Opinion
No. 2006-09462.
November 12, 2008.
Appeal by the defendant from a judgment of the Supreme Court, Queens County (Lewis, J.), rendered September 22, 2006, convicting him of burglary in the first degree, assault in the first degree, criminal possession of a weapon in the fourth degree and criminal mischief in the fourth degree, after a nonjury trial, and imposing sentence.
Lynn W. L. Fahey, New York, N.Y. (Michael Dang of counsel), for appellant.
Richard A. Brown, District Attorney, Kew Gardens, N.Y. (John M. Castellano, Ellen C. Abbot, and Christopher Barnett of counsel), for respondent.
Before: Prudenti, P.J., Mastro, Fisher and Dillon, JJ.
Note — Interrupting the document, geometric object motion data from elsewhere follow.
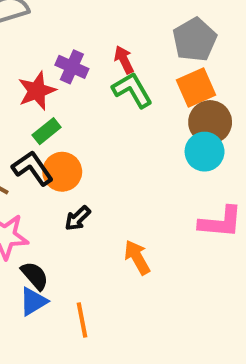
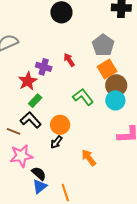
green L-shape: (132, 90) -> (83, 97), moved
orange circle: (62, 172) -> (60, 125), moved

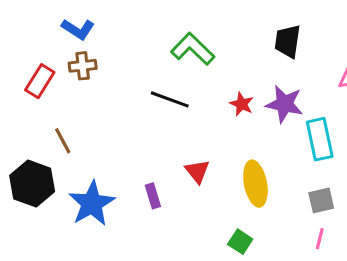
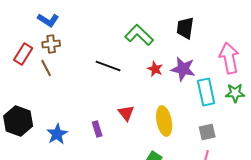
green L-shape: (193, 49) -> (139, 35), moved
brown line: (63, 141) -> (46, 68), moved
blue star: (92, 203) -> (57, 134), size x0.7

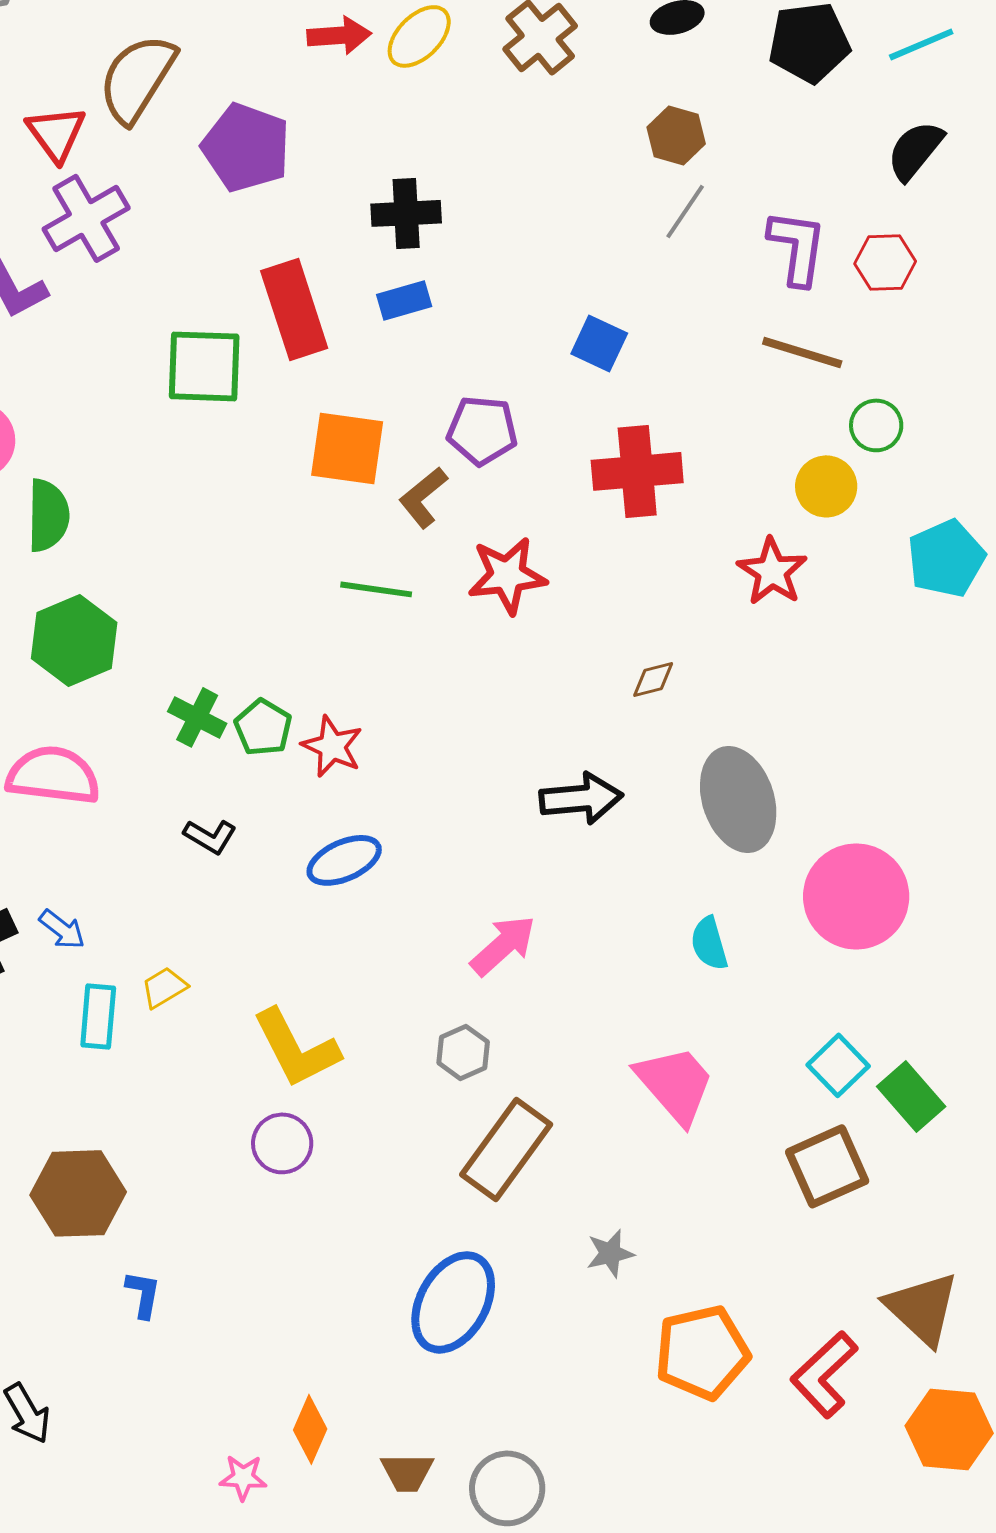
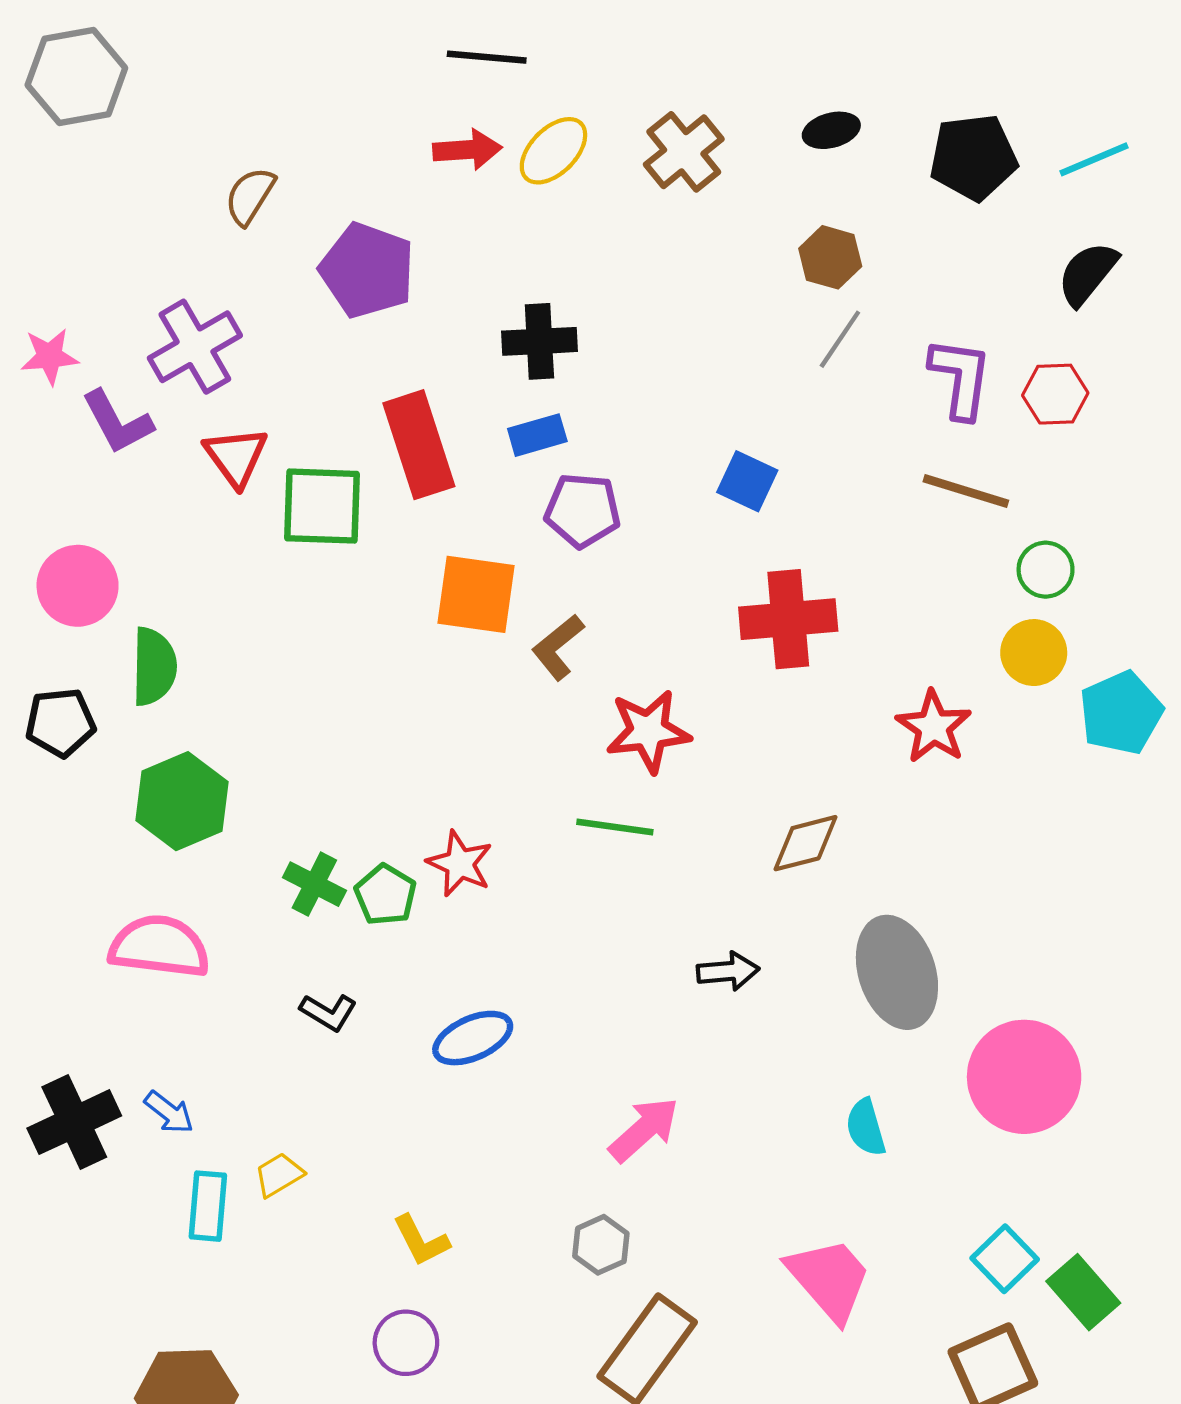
brown semicircle: (137, 78) -> (250, 196), size x0.6
red triangle: (56, 133) -> (236, 457), moved
purple pentagon: (482, 430) -> (583, 510), moved
yellow circle: (826, 486) -> (1034, 653), moved
green line: (376, 589) -> (615, 827), moved
brown diamond: (653, 679) -> (805, 843), size x1.5
red star: (332, 746) -> (460, 864), moved
black arrow: (581, 798) -> (728, 971), size x0.7
yellow L-shape: (296, 1048) -> (421, 1240), size x0.6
Ordered that the judgment is affirmed.
The defendant's contention that the evidence was legally insufficient to sustain his conviction is unpreserved for appellate review ( see CPL 470.05; People v Gray, 86 NY2d 10, 19-21). In any event, viewing the evidence in the light most favorable to the prosecution ( see People v Contes, 60 NY2d 620), we find that it was legally sufficient to establish the defendant's guilt beyond a reasonable doubt ( see People v Calabria, 3 NY3d 80, 82; People v Vecchio, 31 AD3d 674; cf. People v Foster, 64 NY2d 1144, 1147).
In fulfilling our responsibility to conduct an independent review of the weight of the evidence ( see CPL 470.15; People v Danielson, 9 NY3d 342), we nevertheless accord great deference to the factfinder's opportunity to view the witnesses, hear the testimony, and observe demeanor ( see People v Mateo, 2 NY3d 383, 410, cert denied 542 US 946; People v Bleakley, 69 NY2d 490, 495). Upon reviewing the record here, we are satisfied that the verdict of guilt was not against the weight of the evidence ( see People v Romero, 7 NY3d 633). The complainant identified the defendant, whom he had known for many years, as his attacker. We see no reason to disturb the determination of the trial court, acting as factfinder, that this testimony was credible.